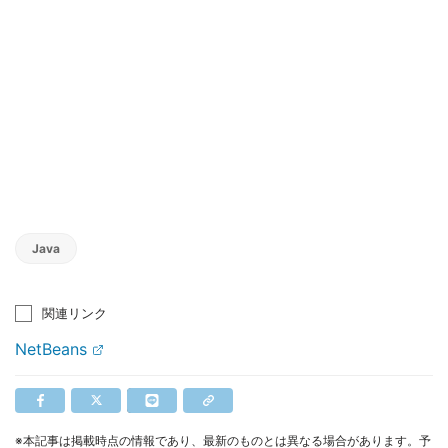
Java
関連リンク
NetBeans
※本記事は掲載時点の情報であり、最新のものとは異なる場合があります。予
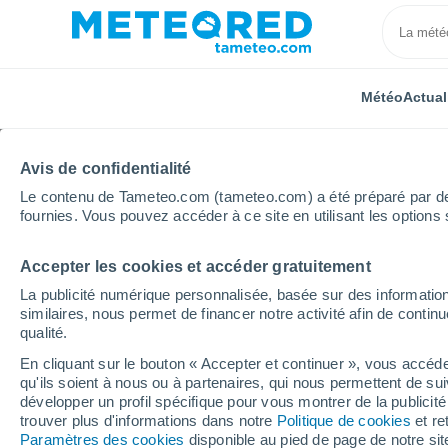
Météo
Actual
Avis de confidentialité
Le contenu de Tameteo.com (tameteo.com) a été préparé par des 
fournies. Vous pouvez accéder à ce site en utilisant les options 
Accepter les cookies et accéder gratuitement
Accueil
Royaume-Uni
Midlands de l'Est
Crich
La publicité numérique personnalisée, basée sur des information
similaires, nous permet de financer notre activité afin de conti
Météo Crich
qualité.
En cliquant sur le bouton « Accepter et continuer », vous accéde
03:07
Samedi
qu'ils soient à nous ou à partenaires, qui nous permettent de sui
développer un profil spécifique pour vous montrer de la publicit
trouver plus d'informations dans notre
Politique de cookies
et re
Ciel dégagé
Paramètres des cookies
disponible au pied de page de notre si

...

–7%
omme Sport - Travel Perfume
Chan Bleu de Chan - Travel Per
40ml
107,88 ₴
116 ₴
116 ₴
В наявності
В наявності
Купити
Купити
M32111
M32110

==

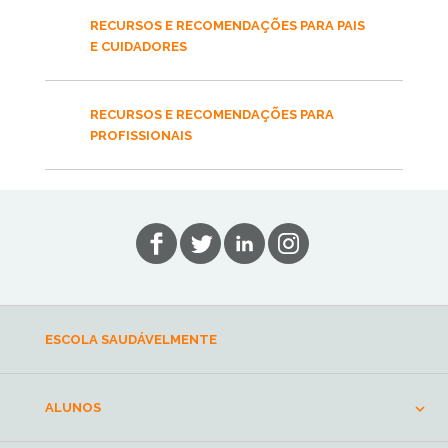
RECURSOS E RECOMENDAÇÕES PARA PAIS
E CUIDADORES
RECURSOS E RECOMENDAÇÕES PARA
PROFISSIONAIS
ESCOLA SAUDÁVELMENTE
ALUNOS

■ TRY IT: Throughout the material above, find each line with "cookies" and return it.

■ RESULT OF THE EXERCISE:
Accepter les cookies et accéder gratuitement
Politique de cookies
Paramètres des cookies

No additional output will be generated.